WHAT THE TASK ASKS:
Scan the records below, and wherever a line has the word "القصيم", pull it out.

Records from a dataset
_ _ _ _

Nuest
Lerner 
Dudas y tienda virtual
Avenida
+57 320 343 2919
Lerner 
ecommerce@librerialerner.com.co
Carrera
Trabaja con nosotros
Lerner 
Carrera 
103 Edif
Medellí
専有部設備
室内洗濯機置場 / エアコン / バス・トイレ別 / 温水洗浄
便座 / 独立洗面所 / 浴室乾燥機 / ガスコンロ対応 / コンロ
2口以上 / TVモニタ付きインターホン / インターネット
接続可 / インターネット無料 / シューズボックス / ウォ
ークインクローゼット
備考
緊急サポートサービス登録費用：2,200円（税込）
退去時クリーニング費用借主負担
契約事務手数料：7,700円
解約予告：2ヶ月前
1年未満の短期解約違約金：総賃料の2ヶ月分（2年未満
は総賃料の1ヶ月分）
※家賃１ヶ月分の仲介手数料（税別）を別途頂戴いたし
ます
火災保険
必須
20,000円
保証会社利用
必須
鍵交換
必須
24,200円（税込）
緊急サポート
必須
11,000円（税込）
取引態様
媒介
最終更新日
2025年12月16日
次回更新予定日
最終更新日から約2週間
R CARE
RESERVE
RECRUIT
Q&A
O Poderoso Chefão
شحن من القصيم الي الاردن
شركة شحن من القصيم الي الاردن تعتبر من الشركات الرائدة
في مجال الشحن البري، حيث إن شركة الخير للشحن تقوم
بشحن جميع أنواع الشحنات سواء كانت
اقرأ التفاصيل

_ _ _ _

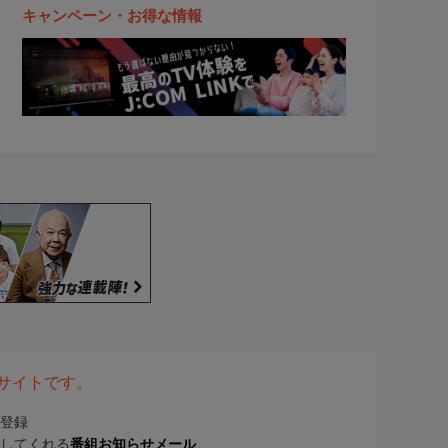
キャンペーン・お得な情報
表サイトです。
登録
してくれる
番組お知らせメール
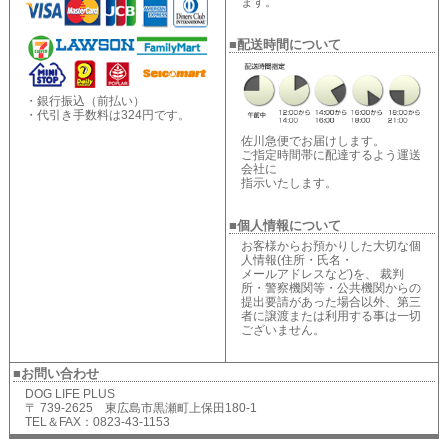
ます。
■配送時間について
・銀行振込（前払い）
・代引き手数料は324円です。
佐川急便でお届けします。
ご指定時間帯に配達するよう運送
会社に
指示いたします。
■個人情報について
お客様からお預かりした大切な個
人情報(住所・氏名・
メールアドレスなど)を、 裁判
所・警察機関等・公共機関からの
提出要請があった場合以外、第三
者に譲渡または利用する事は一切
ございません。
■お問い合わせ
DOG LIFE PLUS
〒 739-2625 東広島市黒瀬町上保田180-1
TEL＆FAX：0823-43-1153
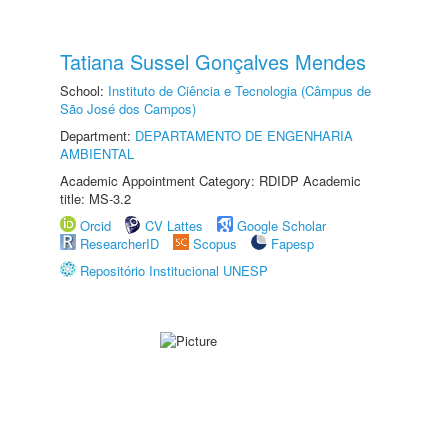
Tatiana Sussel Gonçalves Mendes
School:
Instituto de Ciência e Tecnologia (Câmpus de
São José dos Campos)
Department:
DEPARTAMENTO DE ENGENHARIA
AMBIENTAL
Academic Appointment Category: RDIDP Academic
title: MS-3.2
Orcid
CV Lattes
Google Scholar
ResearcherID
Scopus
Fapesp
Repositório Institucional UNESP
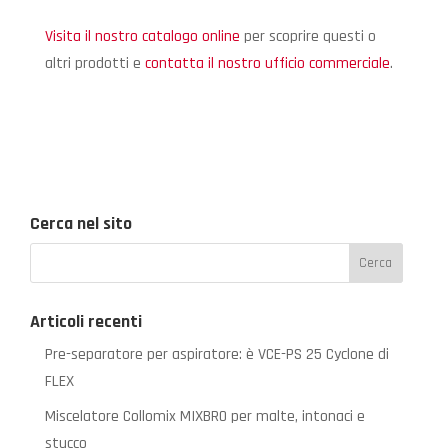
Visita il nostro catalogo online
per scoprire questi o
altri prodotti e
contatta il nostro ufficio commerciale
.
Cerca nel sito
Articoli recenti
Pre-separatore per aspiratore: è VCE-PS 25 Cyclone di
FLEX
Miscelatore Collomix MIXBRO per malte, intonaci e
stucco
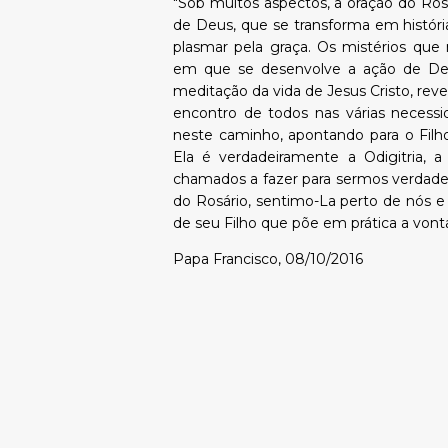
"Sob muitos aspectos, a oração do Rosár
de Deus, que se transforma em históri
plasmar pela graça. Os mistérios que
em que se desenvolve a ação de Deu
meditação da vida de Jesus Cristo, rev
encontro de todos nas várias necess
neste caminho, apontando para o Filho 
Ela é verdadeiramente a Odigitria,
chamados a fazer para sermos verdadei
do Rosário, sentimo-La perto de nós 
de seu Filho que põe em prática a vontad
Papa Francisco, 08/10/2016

_ _ _ _

COMPLETED TASK:
شحن من القصيم الي الاردن
شركة شحن من القصيم الي الاردن تعتبر من الشركات الرائدة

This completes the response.